**What this task involves**.
Repeat the listing exactly, minus the pictures.

**Data block**.
========

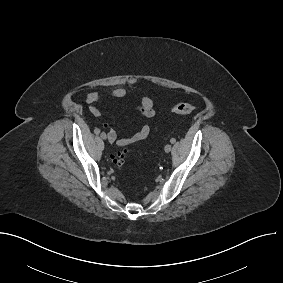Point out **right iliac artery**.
<instances>
[{"label": "right iliac artery", "mask_w": 283, "mask_h": 283, "mask_svg": "<svg viewBox=\"0 0 283 283\" xmlns=\"http://www.w3.org/2000/svg\"><path fill=\"white\" fill-rule=\"evenodd\" d=\"M95 133L99 134L100 133V129H95Z\"/></svg>", "instance_id": "obj_1"}]
</instances>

========

**Solution below**.
Point out **right iliac artery**.
<instances>
[{"label": "right iliac artery", "mask_w": 283, "mask_h": 283, "mask_svg": "<svg viewBox=\"0 0 283 283\" xmlns=\"http://www.w3.org/2000/svg\"><path fill=\"white\" fill-rule=\"evenodd\" d=\"M95 133L99 134L100 133V129H95Z\"/></svg>", "instance_id": "obj_1"}]
</instances>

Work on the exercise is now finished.